I am a scala rookie and I am wondering if I can avoid create the intermediate dataframes (dwdJson_e1, dwdJson_e2, dwdJson_e3) that seems to be inefficient and the program runs very slowly (compare with a java parser running in a laptop).

On the other side I could not find I way how to unbind these nested arrays.

  • spark version: 2.0.0
  • scala: 2.11.8
  • java: 1.8
  • HDP: 2.5

sample Json file I want to convert:

{
  "meta" : {
    "directory" : "weather/cosmo/de/grib/12/aswdir_s",
    "filename" : "COSMODE_single_level_elements_ASWDIR_S_2018022312_000.grib2.bz2",
    "dimensions" : {
      "lon" : 589,
      "time" : 3,
      "lat" : 441
    }
   },
  "records" : [ {
    "grids" : [ {
      "gPt" : [ 45.175, 13.55, 45.2, 13.575, 3.366295E-7 ]
    }, {
      "gPt" : [ 45.175, 13.575, 45.2, 13.6, 3.366295E-7 ]
    }, {
      "gPt" : [ 45.175, 13.6, 45.2, 13.625, 3.366295E-7 ]
    } ],
    "time" : "2018-02-23T12:15:00Z"
  }, {
    "grids" : [ {
      "gPt" : [ 45.175, 13.55, 45.2, 13.575, 4.545918E-7 ]
    }, {
      "gPt" : [ 45.175, 13.575, 45.2, 13.6, 4.545918E-7 ]
    }, {
      "gPt" : [ 45.175, 13.6, 45.2, 13.625, 4.545918E-7 ]
    }
    ],
    "time" : "2018-02-23T12:30:00Z"
	}
	]
}

This is a sample output from the json above:

filename, time, lat1, long1, lat2, long2, value
ASWDIR_S_...,2018-02-23T12:15:00Z,45.175,13.55,45.2,13.575,3.366295E-7
ASWDIR_S_...,2018-02-23T12:15:00Z,45.175,13.575,45.2,13.6,3.366295E-7
ASWDIR_S_...,2018-02-23T12:15:00Z,45.175,13.6,45.2,13.625,3.366295E-7
ASWDIR_S_...,2018-02-23T12:30:00Z,45.175,45.175,13.55,45.2,13.575,4.545918E-7
ASWDIR_S_...,2018-02-23T12:30:00Z,45.175,45.175,13.575,45.2,13.6,4.545918E-7
ASWDIR_S_...,2018-02-23T12:30:00Z,45.175,45.175,13.6,45.2,13.625,4.545918E-7

Any help will be appreciated.

Kind regards,

Paul

6 REPLIES 6

Expert Contributor

Hi, @Paul Hernandez. Do you want the following? Since you are using Spark 2.0 on HDP 2.5, I think you can install Apache Spark 2.3 there, too.

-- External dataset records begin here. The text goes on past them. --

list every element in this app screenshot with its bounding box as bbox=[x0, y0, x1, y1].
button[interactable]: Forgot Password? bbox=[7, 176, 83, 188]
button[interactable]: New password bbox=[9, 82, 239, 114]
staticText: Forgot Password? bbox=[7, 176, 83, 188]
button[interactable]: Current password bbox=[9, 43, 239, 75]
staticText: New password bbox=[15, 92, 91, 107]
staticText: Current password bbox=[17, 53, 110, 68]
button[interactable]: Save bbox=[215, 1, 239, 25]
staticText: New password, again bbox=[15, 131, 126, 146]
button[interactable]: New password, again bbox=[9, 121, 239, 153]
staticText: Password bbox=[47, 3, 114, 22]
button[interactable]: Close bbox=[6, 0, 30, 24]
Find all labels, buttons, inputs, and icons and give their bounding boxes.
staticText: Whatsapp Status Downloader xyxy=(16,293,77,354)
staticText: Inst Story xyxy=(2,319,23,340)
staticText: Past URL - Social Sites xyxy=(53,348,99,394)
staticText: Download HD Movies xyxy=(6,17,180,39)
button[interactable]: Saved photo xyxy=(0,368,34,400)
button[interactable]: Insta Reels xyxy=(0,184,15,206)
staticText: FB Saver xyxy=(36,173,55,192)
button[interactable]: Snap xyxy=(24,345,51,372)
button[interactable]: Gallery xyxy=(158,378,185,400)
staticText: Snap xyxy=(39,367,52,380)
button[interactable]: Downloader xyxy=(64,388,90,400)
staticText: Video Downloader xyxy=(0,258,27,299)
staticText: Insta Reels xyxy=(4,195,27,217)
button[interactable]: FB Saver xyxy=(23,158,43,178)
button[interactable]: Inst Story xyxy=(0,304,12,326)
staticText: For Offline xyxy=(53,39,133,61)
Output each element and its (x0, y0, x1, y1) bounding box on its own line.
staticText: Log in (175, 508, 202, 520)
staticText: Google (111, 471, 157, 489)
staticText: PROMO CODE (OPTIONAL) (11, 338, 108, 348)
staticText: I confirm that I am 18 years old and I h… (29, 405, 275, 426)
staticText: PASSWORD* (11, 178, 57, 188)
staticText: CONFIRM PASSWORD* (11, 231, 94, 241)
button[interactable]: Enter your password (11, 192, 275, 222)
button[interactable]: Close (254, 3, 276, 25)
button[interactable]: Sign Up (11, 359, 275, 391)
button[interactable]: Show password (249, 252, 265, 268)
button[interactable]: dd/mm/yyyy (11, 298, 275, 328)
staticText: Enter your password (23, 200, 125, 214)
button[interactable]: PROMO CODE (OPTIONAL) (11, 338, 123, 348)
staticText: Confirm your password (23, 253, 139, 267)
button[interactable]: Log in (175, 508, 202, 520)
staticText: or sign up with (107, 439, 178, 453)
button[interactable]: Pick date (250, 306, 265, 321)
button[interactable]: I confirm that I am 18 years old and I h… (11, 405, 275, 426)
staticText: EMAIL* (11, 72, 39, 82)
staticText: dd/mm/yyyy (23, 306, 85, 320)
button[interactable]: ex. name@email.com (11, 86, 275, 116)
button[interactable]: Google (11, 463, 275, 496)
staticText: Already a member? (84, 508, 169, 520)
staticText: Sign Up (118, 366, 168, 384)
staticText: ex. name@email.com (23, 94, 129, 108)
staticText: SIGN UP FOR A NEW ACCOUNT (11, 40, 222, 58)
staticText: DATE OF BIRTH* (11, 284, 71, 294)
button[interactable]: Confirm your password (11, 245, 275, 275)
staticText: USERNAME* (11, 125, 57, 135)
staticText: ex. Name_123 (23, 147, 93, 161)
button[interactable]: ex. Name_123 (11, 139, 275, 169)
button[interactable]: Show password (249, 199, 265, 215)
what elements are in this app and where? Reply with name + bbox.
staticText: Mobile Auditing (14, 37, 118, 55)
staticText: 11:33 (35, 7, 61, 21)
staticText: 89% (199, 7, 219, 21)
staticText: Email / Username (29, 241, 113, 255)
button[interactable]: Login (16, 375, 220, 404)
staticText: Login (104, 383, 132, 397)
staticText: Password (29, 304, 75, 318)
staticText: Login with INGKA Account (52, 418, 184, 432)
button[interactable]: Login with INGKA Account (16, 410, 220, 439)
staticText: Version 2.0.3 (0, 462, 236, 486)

scala> spark.read.option("multiLine", "true").json("/tmp/data.json").select($"meta.filename", explode($"records")).select($"filename", $"col.time", explode($"col.grids")).select($"filename", $"time", $"col.gPt").select($"filename", $"time", $"gPt"(0), $"gPt"(1), $"gPt"(2), $"gPt"(3), $"gPt"(4)).show
+--------------------+--------------------+------+------+------+------+-----------+
|            filename|                time|gPt[0]|gPt[1]|gPt[2]|gPt[3]|     gPt[4]|
+--------------------+--------------------+------+------+------+------+-----------+
|COSMODE_single_le...|2018-02-23T12:15:00Z|45.175| 13.55|  45.2|13.575|3.366295E-7|
|COSMODE_single_le...|2018-02-23T12:15:00Z|45.175|13.575|  45.2|  13.6|3.366295E-7|
|COSMODE_single_le...|2018-02-23T12:15:00Z|45.175|  13.6|  45.2|13.625|3.366295E-7|
|COSMODE_single_le...|2018-02-23T12:30:00Z|45.175| 13.55|  45.2|13.575|4.545918E-7|
|COSMODE_single_le...|2018-02-23T12:30:00Z|45.175|13.575|  45.2|  13.6|4.545918E-7|
|COSMODE_single_le...|2018-02-23T12:30:00Z|45.175|  13.6|  45.2|13.625|4.545918E-7|
+--------------------+--------------------+------+------+------+------+-----------+

Expert Contributor

If you can upgrade your cluster, you can use the above in HDP 2.6.4 with Spark 2.2.1, too.

Hi @Dongjoon Hyun, thanks for your answer. We are planing an spark upgrade in the next sprints. I would like to improve the performance of my current script anyway. BR. Paul

Super Guru

You can use the FlattenJson 1.5.0.3.1.0.0-564 processor in Apache NiFi 1.5

Hi @Timothy Spann, thanks for your answer.

We made an effort a couple of month ago to upgrade NiFi 1.0 to 1.4 and now the processor we need is in a newer version 😕

We will consider it. BTW: how is the performance of this processor according to your experience?

BR. Paul

Super Guru

The performance has been very good especially considering it can be on any size node or cluster. Give it a try, upgrade to NiFi 1.5. Certainly easier then recompiling Spark programs. If it doesn't meet your needs go back to Spark.